# PROBLEM TO WORK ON:
Collect from the data below each line with "colección".

[Transcribed page contents]
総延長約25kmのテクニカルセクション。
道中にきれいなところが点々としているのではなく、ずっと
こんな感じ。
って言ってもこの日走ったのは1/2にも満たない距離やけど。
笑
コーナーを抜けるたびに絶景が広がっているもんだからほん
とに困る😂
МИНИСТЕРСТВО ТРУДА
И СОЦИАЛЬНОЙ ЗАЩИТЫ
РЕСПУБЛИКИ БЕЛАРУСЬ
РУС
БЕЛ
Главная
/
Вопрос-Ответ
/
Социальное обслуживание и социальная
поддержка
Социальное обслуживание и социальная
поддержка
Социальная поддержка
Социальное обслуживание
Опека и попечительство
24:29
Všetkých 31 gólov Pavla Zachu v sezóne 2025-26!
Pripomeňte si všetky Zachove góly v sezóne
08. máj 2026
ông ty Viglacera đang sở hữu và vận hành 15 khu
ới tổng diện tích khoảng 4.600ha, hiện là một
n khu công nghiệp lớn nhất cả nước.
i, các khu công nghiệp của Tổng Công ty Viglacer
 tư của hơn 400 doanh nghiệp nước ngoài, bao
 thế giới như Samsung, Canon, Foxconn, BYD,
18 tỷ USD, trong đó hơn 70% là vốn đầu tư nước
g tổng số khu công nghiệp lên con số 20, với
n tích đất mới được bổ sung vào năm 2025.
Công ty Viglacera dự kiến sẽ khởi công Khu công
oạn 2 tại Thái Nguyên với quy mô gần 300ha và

--

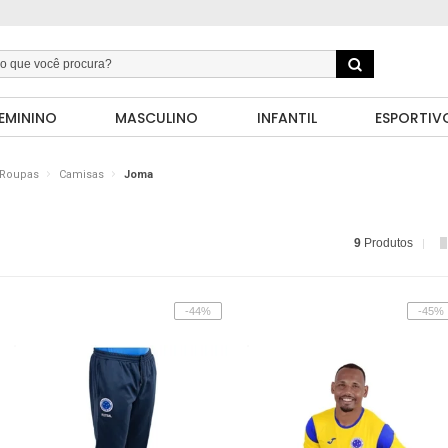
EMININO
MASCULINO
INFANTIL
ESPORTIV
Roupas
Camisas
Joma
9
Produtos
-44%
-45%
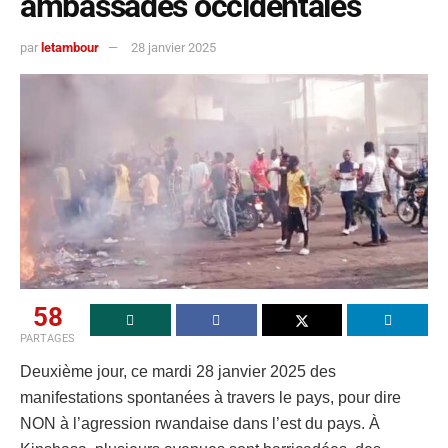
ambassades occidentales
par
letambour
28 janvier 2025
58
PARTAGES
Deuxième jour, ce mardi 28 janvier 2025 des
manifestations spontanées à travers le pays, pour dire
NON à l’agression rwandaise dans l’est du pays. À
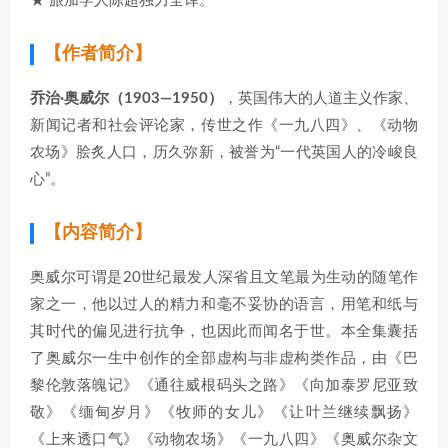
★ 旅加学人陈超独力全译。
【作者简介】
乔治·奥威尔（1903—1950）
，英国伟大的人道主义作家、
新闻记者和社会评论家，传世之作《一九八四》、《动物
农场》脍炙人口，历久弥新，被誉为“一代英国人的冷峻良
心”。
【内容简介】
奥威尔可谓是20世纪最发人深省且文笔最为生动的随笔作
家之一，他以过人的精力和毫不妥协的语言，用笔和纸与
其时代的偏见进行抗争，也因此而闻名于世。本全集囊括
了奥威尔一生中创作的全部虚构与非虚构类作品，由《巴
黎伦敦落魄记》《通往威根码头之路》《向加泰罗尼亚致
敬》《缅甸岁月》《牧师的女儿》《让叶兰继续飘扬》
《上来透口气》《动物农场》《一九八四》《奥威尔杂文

--

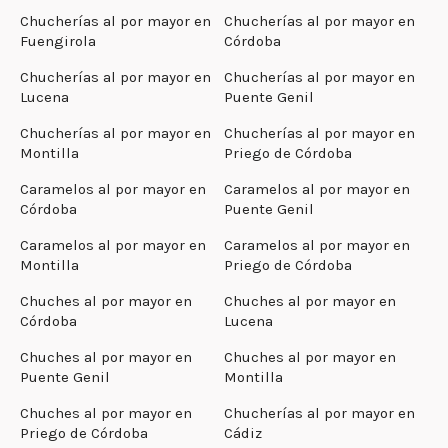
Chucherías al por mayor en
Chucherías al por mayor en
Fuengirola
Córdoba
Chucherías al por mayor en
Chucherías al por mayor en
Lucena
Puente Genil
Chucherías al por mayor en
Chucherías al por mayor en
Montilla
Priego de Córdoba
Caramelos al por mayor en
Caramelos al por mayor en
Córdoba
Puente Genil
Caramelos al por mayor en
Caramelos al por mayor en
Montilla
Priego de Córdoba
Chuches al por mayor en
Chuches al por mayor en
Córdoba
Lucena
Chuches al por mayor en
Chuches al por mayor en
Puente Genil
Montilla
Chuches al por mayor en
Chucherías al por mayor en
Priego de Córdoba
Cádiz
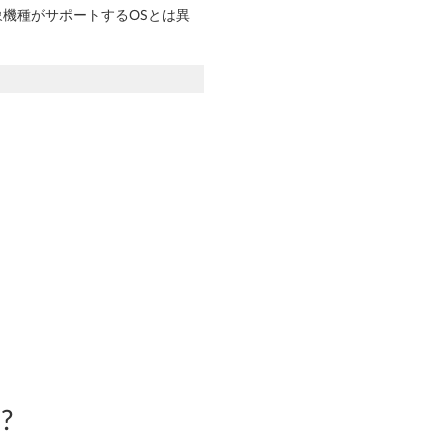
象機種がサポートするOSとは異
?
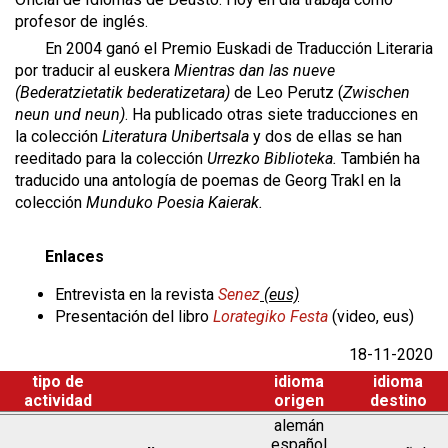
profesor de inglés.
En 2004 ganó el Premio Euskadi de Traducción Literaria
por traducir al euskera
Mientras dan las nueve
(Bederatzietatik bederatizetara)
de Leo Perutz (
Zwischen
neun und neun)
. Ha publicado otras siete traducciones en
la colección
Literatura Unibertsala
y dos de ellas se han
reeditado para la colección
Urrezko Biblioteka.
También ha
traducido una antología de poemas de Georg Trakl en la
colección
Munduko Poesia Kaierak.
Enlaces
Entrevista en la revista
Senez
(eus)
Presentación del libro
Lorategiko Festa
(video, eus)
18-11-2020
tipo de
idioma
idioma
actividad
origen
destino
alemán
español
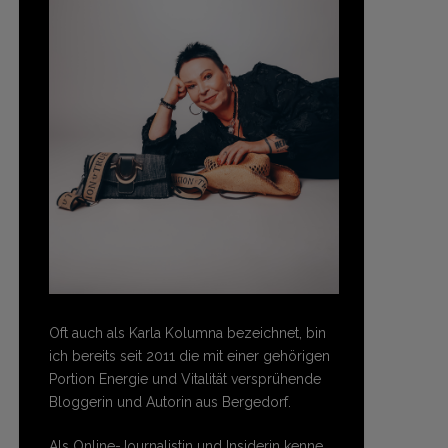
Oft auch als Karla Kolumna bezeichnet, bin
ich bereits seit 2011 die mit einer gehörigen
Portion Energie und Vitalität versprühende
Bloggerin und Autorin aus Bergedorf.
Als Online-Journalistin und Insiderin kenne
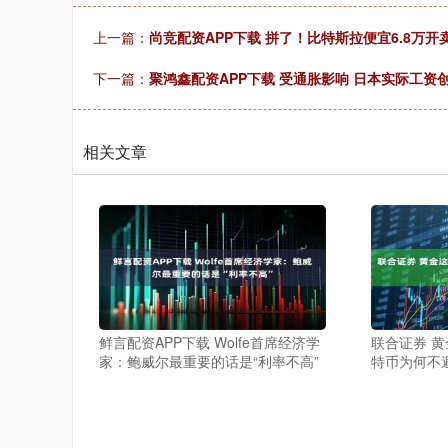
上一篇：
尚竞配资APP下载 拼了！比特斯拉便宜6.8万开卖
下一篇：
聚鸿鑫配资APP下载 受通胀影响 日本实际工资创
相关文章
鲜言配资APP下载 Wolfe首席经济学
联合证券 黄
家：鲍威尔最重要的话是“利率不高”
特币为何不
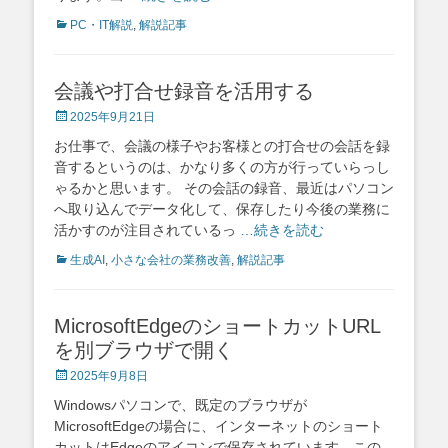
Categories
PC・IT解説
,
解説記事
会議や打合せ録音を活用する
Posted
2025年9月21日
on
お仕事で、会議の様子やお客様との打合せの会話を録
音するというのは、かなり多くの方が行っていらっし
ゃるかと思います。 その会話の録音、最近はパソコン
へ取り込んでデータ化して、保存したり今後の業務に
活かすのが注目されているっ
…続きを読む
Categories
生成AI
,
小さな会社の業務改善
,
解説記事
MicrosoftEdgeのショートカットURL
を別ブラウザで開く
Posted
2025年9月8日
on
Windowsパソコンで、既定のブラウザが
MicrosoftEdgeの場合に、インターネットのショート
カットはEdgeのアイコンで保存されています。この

# RESULT FOR THIS EXERCISE:
la colección
reeditado para la colección
colección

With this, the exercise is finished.